"How is Letty?" she asked, "I think of her so often."
"She is very well, but she misses you. Will you walk a little way? We can talk better in the street."
"Yes, the house will soon be full of boarders." Weariness had left her. She felt strong, gay, instinct with energy. As she moved up the deserted street, through the autumn dust, laughter rippled on her lips, and the old buoyant grace flowed in her walk. It was only friendship, she told herself, and yet she asked nothing more. She had been born again; she had come to life in a moment.
And everything at which she looked appeared to have come to life also. The heavy clouds; the long, ugly street, with the monotonous footsteps of the few passers-by; the wind blowing the dried leaves in swirls and eddies over the brick pavement; the smell of autumn which lingered in the air and the dust—all these things seemed not dead, but as living as spring.

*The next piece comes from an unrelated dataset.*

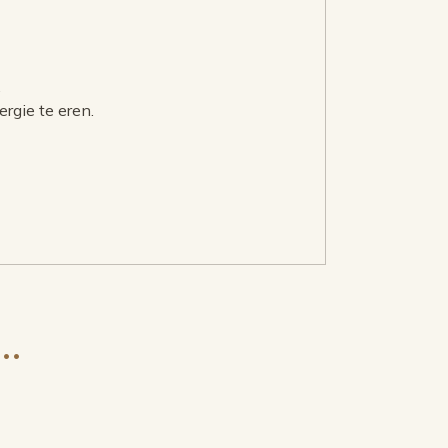
.
rgie te eren.
…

The inner radiance had streamed forth to brighten the outward greyness; the April bloom of her spirit was spreading over the earth.
"This is my hour," her heart told her. "Out of the whole of life I have this single short hour of happiness. I must pour into it everything that is mine, every memory of joy I shall ever have in the future. I must make it so perfect that it will shed a glow over all the drab years ahead. It is only friendship. He has never thought of me except as a friend—but I must make the memory of friendship more beautiful than the memory of love."
He looked at her in the twilight, and she felt that peace enveloped her with his glance.
"Tell me about yourself," he said gently. "What has life done to you?"
"Everything, and nothing." Her voice was light and cheerful. "I have worked hard all summer, and I am hoping to go to France if the war lasts——"
"All of us hope that. It is amazing the way the war has gripped us to the soul. Everything else becomes meaningless. The hold it has taken on me is so strong that I feel as if I were there already in part, as if only the shell of my body were left over here out of danger." He paused and looked at her closely. "I can talk to you of the things I think—impersonal things. The rest you must understand—you will understand?"
Her heart rose on wings like a bird. "Talk to me of anything," she answered, "I shall understand."